Transcribed page contents:
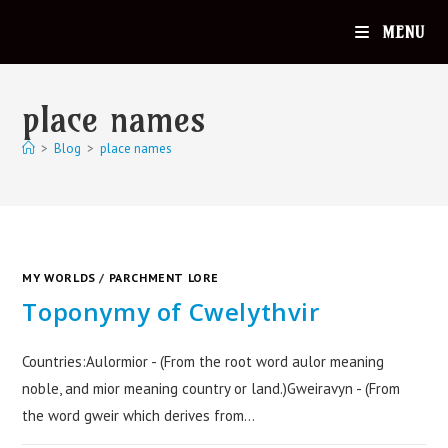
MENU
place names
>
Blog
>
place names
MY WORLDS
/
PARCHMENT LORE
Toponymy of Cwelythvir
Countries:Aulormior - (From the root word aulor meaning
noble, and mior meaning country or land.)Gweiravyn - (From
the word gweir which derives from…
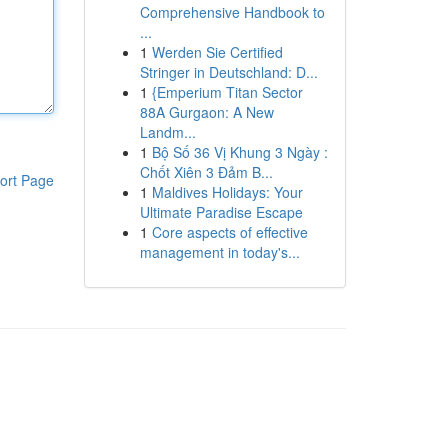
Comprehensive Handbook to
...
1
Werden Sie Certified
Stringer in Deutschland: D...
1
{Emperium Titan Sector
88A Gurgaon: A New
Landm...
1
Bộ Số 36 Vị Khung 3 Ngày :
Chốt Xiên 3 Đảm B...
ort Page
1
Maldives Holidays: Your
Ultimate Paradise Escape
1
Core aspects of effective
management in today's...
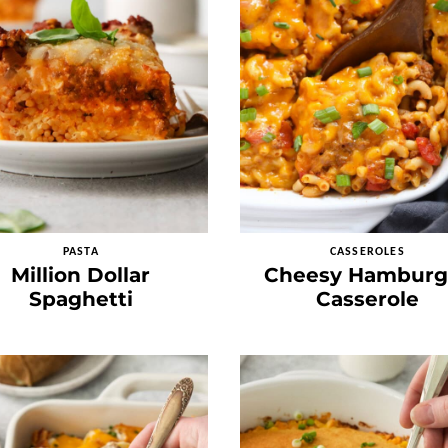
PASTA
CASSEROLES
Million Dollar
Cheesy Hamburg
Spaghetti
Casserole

* * *

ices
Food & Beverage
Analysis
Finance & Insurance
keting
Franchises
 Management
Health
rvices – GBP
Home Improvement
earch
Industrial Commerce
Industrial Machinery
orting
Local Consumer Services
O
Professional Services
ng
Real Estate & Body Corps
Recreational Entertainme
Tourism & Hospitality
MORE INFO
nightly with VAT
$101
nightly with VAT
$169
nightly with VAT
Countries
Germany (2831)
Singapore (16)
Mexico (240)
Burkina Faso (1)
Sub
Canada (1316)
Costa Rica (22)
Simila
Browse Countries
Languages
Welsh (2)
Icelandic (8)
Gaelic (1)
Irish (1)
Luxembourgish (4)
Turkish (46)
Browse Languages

REQUIRED ACTION
Please show all lines from the entries that contain the word "Countries".

ANSWER FOR THIS EXERCISE
Countries:Aulormior - (From the root word aulor meaning
Countries
Browse Countries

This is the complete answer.